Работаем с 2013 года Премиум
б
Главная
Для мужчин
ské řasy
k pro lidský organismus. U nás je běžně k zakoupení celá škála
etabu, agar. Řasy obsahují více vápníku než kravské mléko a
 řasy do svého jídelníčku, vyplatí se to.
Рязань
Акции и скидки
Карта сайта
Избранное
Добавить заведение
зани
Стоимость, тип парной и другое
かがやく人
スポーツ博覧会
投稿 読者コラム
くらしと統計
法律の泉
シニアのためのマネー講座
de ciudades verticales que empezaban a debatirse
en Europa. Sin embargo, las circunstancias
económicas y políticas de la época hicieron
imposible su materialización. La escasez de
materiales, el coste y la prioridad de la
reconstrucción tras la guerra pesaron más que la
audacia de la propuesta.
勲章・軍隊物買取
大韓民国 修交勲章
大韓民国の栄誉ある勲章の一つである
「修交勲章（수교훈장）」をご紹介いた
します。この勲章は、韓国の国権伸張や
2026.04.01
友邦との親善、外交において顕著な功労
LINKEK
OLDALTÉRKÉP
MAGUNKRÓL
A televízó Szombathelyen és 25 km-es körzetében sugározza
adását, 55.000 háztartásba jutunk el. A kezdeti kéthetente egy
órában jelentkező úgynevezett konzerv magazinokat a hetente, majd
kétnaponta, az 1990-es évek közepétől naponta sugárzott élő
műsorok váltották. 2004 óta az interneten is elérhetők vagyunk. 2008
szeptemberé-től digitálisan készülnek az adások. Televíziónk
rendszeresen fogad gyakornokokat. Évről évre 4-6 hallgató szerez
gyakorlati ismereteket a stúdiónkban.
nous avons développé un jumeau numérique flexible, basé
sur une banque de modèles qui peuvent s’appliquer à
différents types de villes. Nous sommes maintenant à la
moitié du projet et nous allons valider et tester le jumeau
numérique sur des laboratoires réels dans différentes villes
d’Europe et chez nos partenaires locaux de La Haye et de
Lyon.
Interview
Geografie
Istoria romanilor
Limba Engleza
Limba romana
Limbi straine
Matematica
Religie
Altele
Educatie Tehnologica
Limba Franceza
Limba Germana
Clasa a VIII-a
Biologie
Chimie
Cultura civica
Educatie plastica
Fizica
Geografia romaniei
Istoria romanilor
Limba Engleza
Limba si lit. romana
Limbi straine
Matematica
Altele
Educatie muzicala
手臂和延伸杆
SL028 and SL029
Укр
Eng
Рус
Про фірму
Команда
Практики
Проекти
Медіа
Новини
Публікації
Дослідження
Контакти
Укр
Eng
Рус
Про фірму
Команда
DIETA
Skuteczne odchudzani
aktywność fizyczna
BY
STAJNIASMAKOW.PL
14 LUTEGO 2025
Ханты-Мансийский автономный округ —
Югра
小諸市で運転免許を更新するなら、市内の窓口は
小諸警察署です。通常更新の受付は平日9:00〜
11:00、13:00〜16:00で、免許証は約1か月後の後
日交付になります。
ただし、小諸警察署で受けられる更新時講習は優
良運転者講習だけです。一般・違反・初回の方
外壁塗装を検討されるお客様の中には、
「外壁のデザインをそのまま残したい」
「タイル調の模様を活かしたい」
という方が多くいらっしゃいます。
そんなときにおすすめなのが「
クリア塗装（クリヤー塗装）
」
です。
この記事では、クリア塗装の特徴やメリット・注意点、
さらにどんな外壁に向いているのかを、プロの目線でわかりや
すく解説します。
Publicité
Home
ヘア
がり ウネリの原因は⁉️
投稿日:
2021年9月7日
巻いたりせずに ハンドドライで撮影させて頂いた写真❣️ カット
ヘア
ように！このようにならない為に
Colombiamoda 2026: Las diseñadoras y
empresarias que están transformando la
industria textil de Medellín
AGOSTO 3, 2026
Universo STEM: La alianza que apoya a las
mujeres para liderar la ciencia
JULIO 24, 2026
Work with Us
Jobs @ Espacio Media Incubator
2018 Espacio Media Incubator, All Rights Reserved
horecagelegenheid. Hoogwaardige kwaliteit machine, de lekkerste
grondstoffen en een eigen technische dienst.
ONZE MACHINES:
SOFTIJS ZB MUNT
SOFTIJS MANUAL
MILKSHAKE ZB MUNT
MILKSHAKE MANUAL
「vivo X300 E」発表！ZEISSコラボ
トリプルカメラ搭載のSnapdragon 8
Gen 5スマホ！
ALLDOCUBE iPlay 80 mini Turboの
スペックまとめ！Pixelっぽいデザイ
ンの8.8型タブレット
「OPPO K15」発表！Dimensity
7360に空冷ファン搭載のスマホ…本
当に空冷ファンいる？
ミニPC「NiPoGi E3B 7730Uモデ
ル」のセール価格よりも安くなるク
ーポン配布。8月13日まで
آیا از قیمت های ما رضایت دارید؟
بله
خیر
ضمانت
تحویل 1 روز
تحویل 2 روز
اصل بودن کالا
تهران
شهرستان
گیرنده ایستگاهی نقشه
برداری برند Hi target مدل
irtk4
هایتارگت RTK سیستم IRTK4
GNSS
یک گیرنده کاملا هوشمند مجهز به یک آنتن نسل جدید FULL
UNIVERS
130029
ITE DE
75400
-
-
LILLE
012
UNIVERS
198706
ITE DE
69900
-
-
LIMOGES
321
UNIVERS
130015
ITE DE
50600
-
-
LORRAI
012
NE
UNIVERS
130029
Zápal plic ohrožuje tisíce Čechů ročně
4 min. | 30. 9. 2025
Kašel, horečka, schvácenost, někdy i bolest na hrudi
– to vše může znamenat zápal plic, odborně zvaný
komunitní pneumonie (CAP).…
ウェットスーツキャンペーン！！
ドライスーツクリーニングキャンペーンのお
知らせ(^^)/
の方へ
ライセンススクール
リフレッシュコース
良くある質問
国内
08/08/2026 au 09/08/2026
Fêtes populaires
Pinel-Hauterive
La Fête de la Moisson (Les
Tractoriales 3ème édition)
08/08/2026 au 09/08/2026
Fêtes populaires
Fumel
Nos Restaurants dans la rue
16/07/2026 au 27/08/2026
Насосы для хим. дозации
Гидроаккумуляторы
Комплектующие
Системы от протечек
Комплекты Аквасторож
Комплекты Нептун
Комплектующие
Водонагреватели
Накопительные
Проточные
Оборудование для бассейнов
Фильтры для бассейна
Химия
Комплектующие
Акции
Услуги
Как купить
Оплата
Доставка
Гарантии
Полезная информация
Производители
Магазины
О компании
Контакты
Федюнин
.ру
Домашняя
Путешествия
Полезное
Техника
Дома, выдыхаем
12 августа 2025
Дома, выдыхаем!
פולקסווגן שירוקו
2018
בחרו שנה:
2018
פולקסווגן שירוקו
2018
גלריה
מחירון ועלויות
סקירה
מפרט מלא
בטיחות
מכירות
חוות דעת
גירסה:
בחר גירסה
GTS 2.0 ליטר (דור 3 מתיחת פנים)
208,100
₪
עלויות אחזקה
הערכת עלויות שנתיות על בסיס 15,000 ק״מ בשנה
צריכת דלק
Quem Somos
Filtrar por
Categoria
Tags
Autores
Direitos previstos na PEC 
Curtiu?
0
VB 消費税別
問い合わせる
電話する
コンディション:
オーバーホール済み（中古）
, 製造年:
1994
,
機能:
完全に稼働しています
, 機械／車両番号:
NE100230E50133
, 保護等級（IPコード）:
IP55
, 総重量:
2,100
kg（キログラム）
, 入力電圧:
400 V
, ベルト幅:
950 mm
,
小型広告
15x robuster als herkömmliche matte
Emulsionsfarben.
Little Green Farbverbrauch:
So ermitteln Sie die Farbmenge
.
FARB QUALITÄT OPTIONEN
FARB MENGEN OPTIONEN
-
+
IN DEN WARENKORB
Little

------

§ **Task objective**: Please copy exactly the lines from the first line of the records above through the line containing "numérique sur des", including both, and nothing more.

§ **Completed task**:
Работаем с 2013 года Премиум
б
Главная
Для мужчин
ské řasy
k pro lidský organismus. U nás je běžně k zakoupení celá škála
etabu, agar. Řasy obsahují více vápníku než kravské mléko a
 řasy do svého jídelníčku, vyplatí se to.
Рязань
Акции и скидки
Карта сайта
Избранное
Добавить заведение
зани
Стоимость, тип парной и другое
かがやく人
スポーツ博覧会
投稿 読者コラム
くらしと統計
法律の泉
シニアのためのマネー講座
de ciudades verticales que empezaban a debatirse
en Europa. Sin embargo, las circunstancias
económicas y políticas de la época hicieron
imposible su materialización. La escasez de
materiales, el coste y la prioridad de la
reconstrucción tras la guerra pesaron más que la
audacia de la propuesta.
勲章・軍隊物買取
大韓民国 修交勲章
大韓民国の栄誉ある勲章の一つである
「修交勲章（수교훈장）」をご紹介いた
します。この勲章は、韓国の国権伸張や
2026.04.01
友邦との親善、外交において顕著な功労
LINKEK
OLDALTÉRKÉP
MAGUNKRÓL
A televízó Szombathelyen és 25 km-es körzetében sugározza
adását, 55.000 háztartásba jutunk el. A kezdeti kéthetente egy
órában jelentkező úgynevezett konzerv magazinokat a hetente, majd
kétnaponta, az 1990-es évek közepétől naponta sugárzott élő
műsorok váltották. 2004 óta az interneten is elérhetők vagyunk. 2008
szeptemberé-től digitálisan készülnek az adások. Televíziónk
rendszeresen fogad gyakornokokat. Évről évre 4-6 hallgató szerez
gyakorlati ismereteket a stúdiónkban.
nous avons développé un jumeau numérique flexible, basé
sur une banque de modèles qui peuvent s’appliquer à
différents types de villes. Nous sommes maintenant à la
moitié du projet et nous allons valider et tester le jumeau
numérique sur des laboratoires réels dans différentes villes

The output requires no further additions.